Honolulu Star Advertiser| By Gordon Y.K. Pang | June 5, 2017
Honolulu City Council members Wednesday will consider two different versions of a bill aimed at closing loopholes in Oahu’s existing plastic bag ban: one supported by business interests and the other by environmental groups.
The latest version of Bill 59 (2016) would require retailers to charge customers at least 10 cents for every reusable plastic or recyclable paper bag issued at checkout, with the proceeds going back to the business. Introduced by Councilwoman Carol Fukunaga, chairwoman of the Public Works, Infrastructure and Sustainability Committee, the draft also specifies that the city auditor is to submit to the Council by Jan. 1, 2019, a report evaluating the bag fee’s effectiveness.
A different version being offered by Honolulu City Councilman Brandon Elefante, original author of the bill, also would require merchants to charge 10 cents for plastic or paper bags distributed at checkout. But it calls for plastic bags to be phased out entirely by Jan. 1, 2020, leaving paper bags as an option.
Both versions would eliminate compostable bags from the list of things that are allowed, and both would continue to allow woven, multiple-use plastic bags to be sold.
Elefante first introduced the bill to shore up the existing plastic bag ban. Since the law went into effect July 1, 2015, some retailers have continued to use plastic bags — just of the thicker variety, as allowed. The law bans distribution of plastic bags less than 2.25 mils thick, so some merchants have switched to bags that are 3 mils or thicker.
Business groups, including the Retail Merchants of Hawaii, the Chamber of Commerce of Hawaii and the Hawaii Food Industry Association, all support Fukunaga’s version, which continues to allow the thicker bags indefinitely as long as customers pay a dime for each of them.
Tina Yamaki, president of the Retail Merchants of Hawaii, said her group opposes a blanket ban and believes both businesses and consumers need to be given more options.
Visitors to Hawaii, especially, would be negatively affected because they don’t typically pack a reusable market bag, she said.
“We’ve got to take that into account,” she said.
Allowing businesses to charge for bags will help encourage more customers to bring in their own reusable sacks, she said.
Yamaki said it’s also a mischaracterization to call the allowable plastic bags “single-use” items. Many people use them subsequently for such things as lining their trash bins or cleaning up animal waste, she said.

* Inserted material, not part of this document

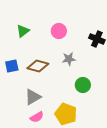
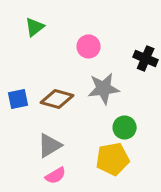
green triangle: (23, 31) -> (35, 27), moved
gray star: (69, 59) -> (104, 88), size x1.5
yellow pentagon: (66, 114) -> (113, 159), moved, turned -30

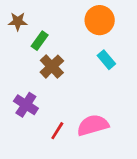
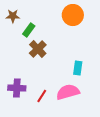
cyan rectangle: (106, 60) -> (78, 68), moved, turned 48
purple cross: (26, 105) -> (17, 88), moved, turned -30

Paper bags cost more for merchants, and that needs to be factored into the equation, as well, Yamaki said. It’s also questionable whether paper bags are better for the environment. Yamaki said she’s seen research showing at least some plastic bags biodegrade more readily than paper.

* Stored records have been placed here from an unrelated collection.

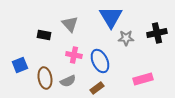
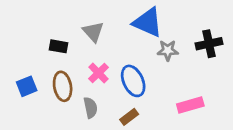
blue triangle: (111, 17) -> (148, 22), turned -35
pink cross: (74, 55) -> (99, 73), turned 35
brown ellipse: (45, 78) -> (63, 86), moved
gray semicircle: (68, 81) -> (91, 108), turned -77

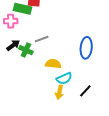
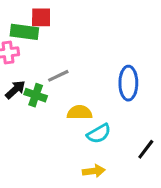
black line: (85, 91) -> (146, 149), moved
yellow arrow: (59, 92) -> (94, 171), moved, turned -104

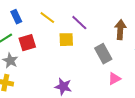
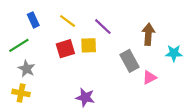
red square: (27, 43) -> (65, 49), moved
pink triangle: (114, 79) -> (149, 77), moved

Environmental leaders, however, contend there should be a total ban at some point soon and that Elefante’s version offers a reasonable timeline. Several said it’s simply the powerful lobbying efforts by business interests that have blocked a blanket ban.
“It’s greed, when it comes down to it,” said Kahi Pacarro, executive director of Sustainable Coastlines Hawaii. “Business interests are more interested in the short-term gain rather than the long-term consequences of using a plastic bag that’s made out of material that lasts forever yet is used for only a few minutes.”

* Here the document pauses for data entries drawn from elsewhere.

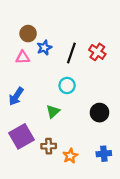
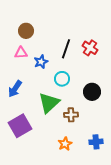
blue star: (44, 48) -> (41, 62), moved
green triangle: (53, 111) -> (49, 103), size x1.6
black circle: (100, 113) -> (92, 92), moved
brown cross: (49, 146) -> (71, 115), moved

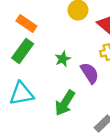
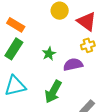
purple semicircle: (90, 73) -> (73, 64), turned -66

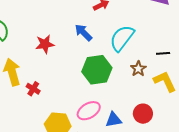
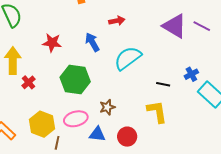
brown star: (138, 69) -> (107, 107), moved
green hexagon: (97, 70) -> (75, 79), moved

Continuing to allow the thicker plastic bags indefinitely is a bad idea because they are actually worse for the environment since they take longer to break down, he said. Pacarro said that in beach cleanups in recent weeks, he’s found at least two that appear to have been bitten by a fish, turtle or other sea creature.
Retailers can’t argue that using paper bags is cost-prohibitive because they could charge consumers 10 cents each and pocket the profit, Pacarro said.
Rafael Bergstrom, the Surfrider Foundation’s Oahu chapter coordinator, said the 2020 sunset date for plastic bags gives retailers ample time to use up existing stock.
To continue allowing the thicker bags indefinitely legitimizes their use and could result in more of them being distributed, he said. “We’re saying, ‘They’re now acceptable and you can pay to pollute,’” he said, adding that even those businesses that now don’t use them might begin doing so if they can charge for them.
Bergstrom took issue with Yamaki’s suggestion that paper is less biodegradable than some plastic bags. “Plastic does not biodegrade; their chemical makeup does not allow it,” he said.
Environmental groups knew the initial law allowed for thicker bags, but expected that such loopholes would go away with subsequent legislation, Bergstrom said.
Jodi Malinoski, Oahu coordinator for the Sierra Club of Hawaii, also maintains Elefante’s version strikes a good balance and encourages people to take reusable sacks when they shop.
“The lack of consensus between Council members is ultimately what’s holding up Oahu’s plastic bag ban, and it’s unfortunate because we are an island community where marine plastic pollution is a growing problem,” Malinoski said.